Additional Agents were considered to further implement division of labor and improve performance through focused scope:
- A Prompt Improver Agent: To enhance query quality
- A Response Evaluator Agent: To assess output quality
- A Jira Agent: To create tickets for human intervention when issues arose (this was not implemented due to MCP server issues at the time)
- Produce a pdf
I used the github.com/jung-kurt/gofpdf library. Every time I need one I always feel overwhelmed by the sheer complexity of what appears so generic nowadays.
Additions
- Build an UI
For the frontend I relied on Claude code which was just released at the time. It honeslty did an impressive work and was able to keep it simple.
- Allow X login
With the aim of having people from the tech sphere testing it I wanted people to be able to log in through Twitter. The main reason was cost, opening an AI agent to the web is welcoming problems
- Generate a promotional video with Veo
Using the Veo model from Google I obtained the following result.
Results
You can access the source code here : https://github.com/Mathiasme/ClaudeShorts. It would probably be a struggle to run the UI as you’d need the whole X api setup. Globally it worked, and was able to pull basic data from the AMF and the web.
Review
In multi-agent systems, the majority of the effort goes into system design: defining roles, crafting system prompts, determining data access, and mapping workflows. Essentially, you’re building both an organizational model and an operating model.

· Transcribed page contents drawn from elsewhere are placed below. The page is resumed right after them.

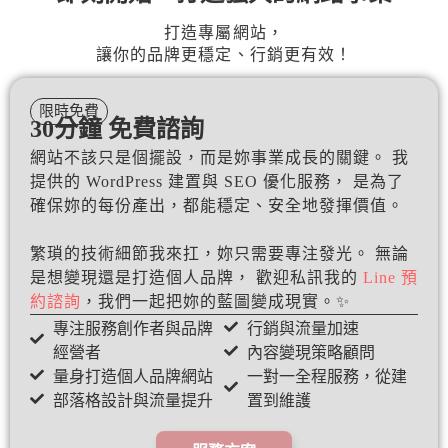
打造專屬網站，
讓你的品牌更穩定、行銷更有效！
限時免費
30分鐘 免費諮詢
網站不該只是個擺設，而是妳事業成長的關鍵。 我
提供的 WordPress 建置與 SEO 優化服務， 是為了
確保妳的每份產出，都能穩定、安全地發揮價值。
繁瑣的技術細節我來扛，妳只需要專注發光。 無論
是想變現還是打造個人品牌， 歡迎私訊我的
Line 預
約諮詢
，我們一起把妳的藍圖變成現實。✨
專注服務創作者與品牌
行銷與流量加速
經營者
內容變現策略顧問
量身打造個人品牌網站
一對一全程服務，從建
部落格設計與流量提升
置到維護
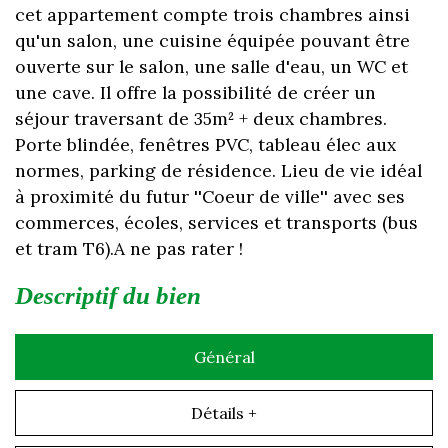
cet appartement compte trois chambres ainsi
qu'un salon, une cuisine équipée pouvant être
ouverte sur le salon, une salle d'eau, un WC et
une cave. Il offre la possibilité de créer un
séjour traversant de 35m² + deux chambres.
Porte blindée, fenêtres PVC, tableau élec aux
normes, parking de résidence. Lieu de vie idéal
à proximité du futur ''Coeur de ville'' avec ses
commerces, écoles, services et transports (bus
et tram T6).A ne pas rater !
descriptif du bien
Général
Détails +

This translates directly to the corporate world. Even in an AI-driven environment, organizational management remains critical. Clear expectations, responsibilities, relationships, and roles must still be defined.
Companies with well-defined organizational and operating models—and with properly exposed data and applications—are now at a significant advantage. They can rapidly iterate on their structure, integrate AI agents seamlessly, and track performance through clear KPIs.
When it comes to what I learned :
- Building alongside evolving tools is challenging. Working with models and APIs that are still under development means dealing with sparse documentation, waiting for bug fixes, and anticipating new features.
- Code-based AI agent integration works well. Implementing agents programmatically offers strong control and flexibility.
- Data source integration is harder than expected. Connecting to existing databases and systems presents more friction than anticipated.
- API costs escalate quickly. There’s a noticeable disparity: consumer-facing interfaces appear heavily subsidized. For example, asking Copilot a question might trigger 10 web searches and a summary at no visible cost, whereas running the same workflow through Claude’s API quickly accumulates charges.